# PROBLEM REQUIREMENTS:
Each line in the records below, from the one that contains "SEND A GIFT" to the one that contains "Similar Companies (Competitors)", should be reproduced exactly, the first and last included.

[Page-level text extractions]
-------------------------
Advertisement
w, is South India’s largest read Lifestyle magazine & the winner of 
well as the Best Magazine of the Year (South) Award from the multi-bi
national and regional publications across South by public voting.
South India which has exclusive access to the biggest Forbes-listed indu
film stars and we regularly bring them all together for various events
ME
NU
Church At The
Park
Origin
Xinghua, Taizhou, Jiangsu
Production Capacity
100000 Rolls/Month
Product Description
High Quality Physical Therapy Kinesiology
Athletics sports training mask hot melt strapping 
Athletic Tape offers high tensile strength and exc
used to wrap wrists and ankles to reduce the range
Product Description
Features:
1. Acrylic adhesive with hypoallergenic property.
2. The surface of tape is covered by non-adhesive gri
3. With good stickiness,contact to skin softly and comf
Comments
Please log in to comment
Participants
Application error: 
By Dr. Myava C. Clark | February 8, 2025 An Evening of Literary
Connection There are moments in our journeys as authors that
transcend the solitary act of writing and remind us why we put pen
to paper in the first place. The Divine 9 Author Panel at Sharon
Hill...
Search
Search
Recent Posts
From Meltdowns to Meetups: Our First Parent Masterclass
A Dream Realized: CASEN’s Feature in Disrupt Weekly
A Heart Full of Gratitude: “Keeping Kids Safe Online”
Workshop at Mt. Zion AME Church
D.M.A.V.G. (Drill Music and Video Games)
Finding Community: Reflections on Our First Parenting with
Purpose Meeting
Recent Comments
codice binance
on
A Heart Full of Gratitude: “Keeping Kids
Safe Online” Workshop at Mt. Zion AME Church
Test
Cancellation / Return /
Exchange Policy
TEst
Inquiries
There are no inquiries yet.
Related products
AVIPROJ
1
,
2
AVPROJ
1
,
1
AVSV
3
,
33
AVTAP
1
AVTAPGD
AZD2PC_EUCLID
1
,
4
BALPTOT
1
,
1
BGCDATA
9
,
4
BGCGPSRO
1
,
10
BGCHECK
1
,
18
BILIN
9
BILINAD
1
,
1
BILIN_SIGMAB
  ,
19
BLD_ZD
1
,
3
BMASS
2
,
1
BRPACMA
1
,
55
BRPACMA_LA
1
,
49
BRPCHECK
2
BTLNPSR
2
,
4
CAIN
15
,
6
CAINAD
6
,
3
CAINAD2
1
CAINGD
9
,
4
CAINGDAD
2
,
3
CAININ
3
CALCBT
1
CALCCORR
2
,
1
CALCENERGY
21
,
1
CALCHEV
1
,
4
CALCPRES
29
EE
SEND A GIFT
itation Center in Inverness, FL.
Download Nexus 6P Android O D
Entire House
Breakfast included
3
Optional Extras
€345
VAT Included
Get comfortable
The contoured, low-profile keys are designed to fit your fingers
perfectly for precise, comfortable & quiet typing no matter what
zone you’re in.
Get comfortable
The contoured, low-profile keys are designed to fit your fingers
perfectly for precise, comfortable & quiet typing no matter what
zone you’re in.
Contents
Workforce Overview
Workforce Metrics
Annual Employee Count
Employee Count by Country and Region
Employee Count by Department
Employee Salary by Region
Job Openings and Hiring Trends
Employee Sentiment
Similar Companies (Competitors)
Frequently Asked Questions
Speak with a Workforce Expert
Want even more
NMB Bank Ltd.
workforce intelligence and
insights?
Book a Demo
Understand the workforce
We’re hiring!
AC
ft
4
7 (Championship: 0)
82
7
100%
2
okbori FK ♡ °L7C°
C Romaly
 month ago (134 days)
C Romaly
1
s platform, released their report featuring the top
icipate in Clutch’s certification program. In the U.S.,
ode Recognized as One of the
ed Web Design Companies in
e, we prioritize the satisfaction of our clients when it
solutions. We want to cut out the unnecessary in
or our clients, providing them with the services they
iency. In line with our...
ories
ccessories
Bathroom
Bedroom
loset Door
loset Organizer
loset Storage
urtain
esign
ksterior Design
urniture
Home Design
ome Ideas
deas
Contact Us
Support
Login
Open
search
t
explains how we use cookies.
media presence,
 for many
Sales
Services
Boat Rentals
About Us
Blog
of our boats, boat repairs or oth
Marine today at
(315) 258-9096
-------------------------
# OUTPUT FOR THIS TASK:
SEND A GIFT
itation Center in Inverness, FL.
Download Nexus 6P Android O D
Entire House
Breakfast included
3
Optional Extras
€345
VAT Included
Get comfortable
The contoured, low-profile keys are designed to fit your fingers
perfectly for precise, comfortable & quiet typing no matter what
zone you’re in.
Get comfortable
The contoured, low-profile keys are designed to fit your fingers
perfectly for precise, comfortable & quiet typing no matter what
zone you’re in.
Contents
Workforce Overview
Workforce Metrics
Annual Employee Count
Employee Count by Country and Region
Employee Count by Department
Employee Salary by Region
Job Openings and Hiring Trends
Employee Sentiment
Similar Companies (Competitors)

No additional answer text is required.